The Care Review Clinician (RN) provides support for clinical member services review assessment processes. Responsible for verifying that services are medically necessary and align with established clinical guidelines, insurance policies, and regulations - ensuring members reach desired outcomes through integrated delivery of care across the continuum. Contributes to overarching strategy to provide quality and cost-effective member care. We are seeking a candidate with a WA state RN licensure and critical care experience, i.e. ER or ICU. Candidates with Utilization Management and med/surge experience are highly preferred. Exceptional time management skills are needed to be successful in this position. Further details to be discussed during our interview process. Remote position preferably in Washington State. Work schedule: Friday- Tuesday: 8:00am- 5:00pm PST. The schedule includes 1 holiday per year
Required Qualifications: At least 2 years experience, including experience in hospital acute care, inpatient review, prior authorization, managed care, or equivalent combination of relevant education and experience. Registered Nurse (RN). License must be active and unrestricted in state of practice. Ability to prioritize and manage multiple deadlines. Excellent organizational, problem-solving and critical-thinking skills. Strong written and verbal communication skills. Microsoft Office suite/applicable software program(s) proficiency. Preferred Qualifications: Certified Professional in Healthcare Management (CPHM). Recent hospital experience in an intensive care unit (ICU) or emergency room.

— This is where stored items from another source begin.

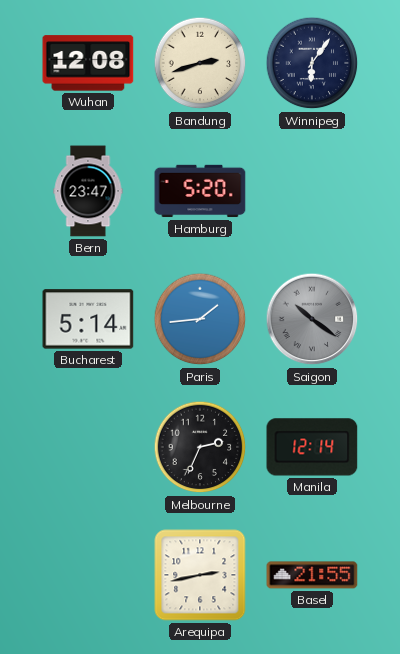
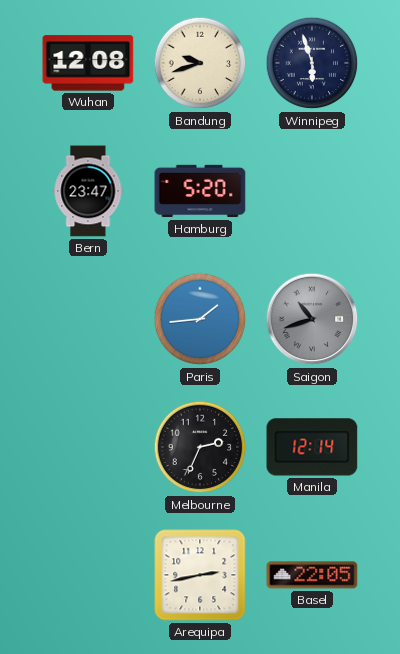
Bandung: 2:42 -> 9:42
Winnipeg: 6:06 -> 5:57
Bucharest: 5:14 -> none
Saigon: 10:21 -> 10:42
Basel: 21:55 -> 22:05
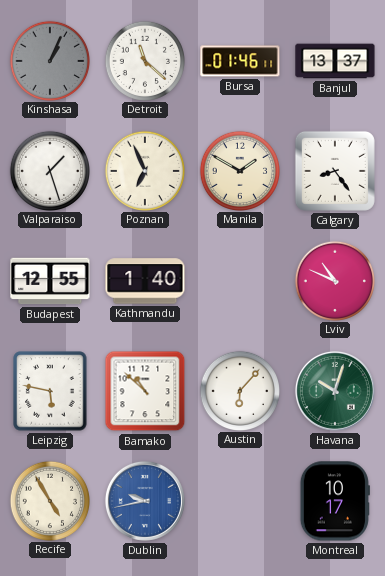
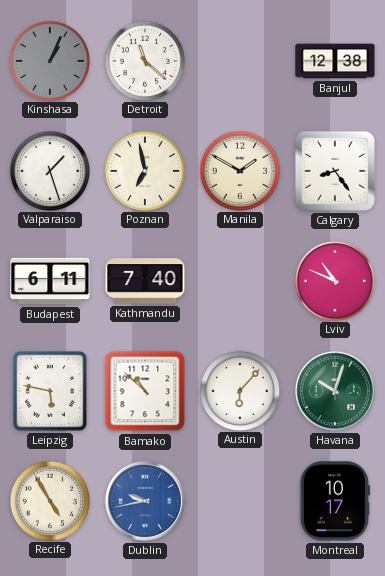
Bursa: 01:46 -> none
Banjul: 13:37 -> 12:38
Poznan: 6:56 -> 6:58
Budapest: 12:55 -> 6:11
Kathmandu: 1:40 -> 7:40
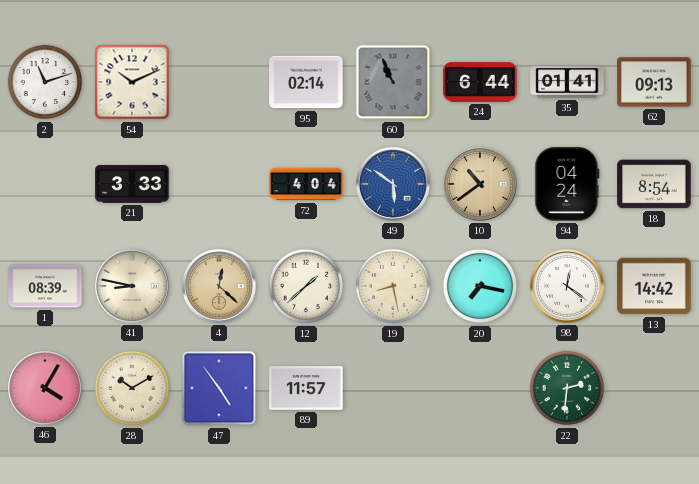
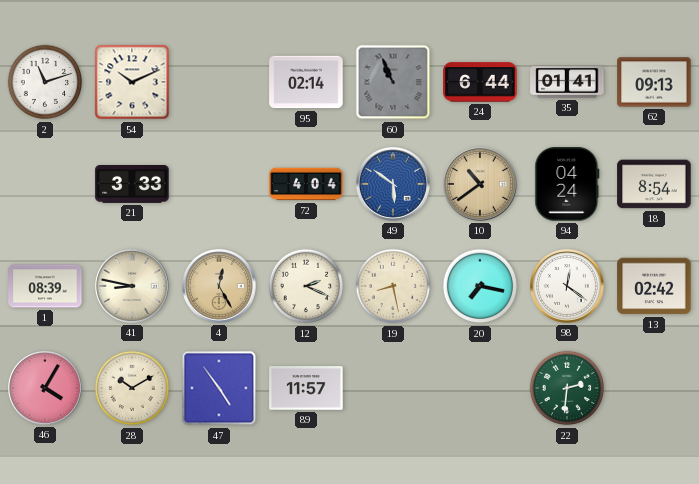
4: 12:22 -> 12:25
12: 1:38 -> 2:19
13: 14:42 -> 02:42
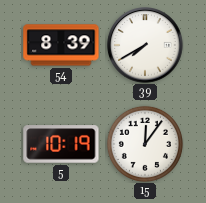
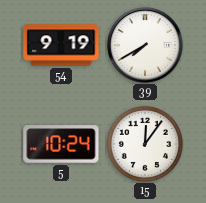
54: 8:39 -> 9:19
5: 10:19 -> 10:24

Assesses services for members to ensure optimum outcomes, cost-effectiveness and compliance with all state/federal regulations and guidelines. Analyzes clinical service requests from members or providers against evidence based clinical guidelines. Identifies appropriate benefits, eligibility and expected length of stay for requested treatments and/or procedures. Conducts reviews to determine prior authorization/financial responsibility for Molina and its members. Processes requests within required timelines. Refers appropriate cases to medical directors (MDs) and presents them in a consistent and efficient manner. Requests additional information from members or providers as needed. Makes appropriate referrals to other clinical programs. Collaborates with multidisciplinary teams to promote the Molina care model. Adheres to utilization management (UM) policies and procedures.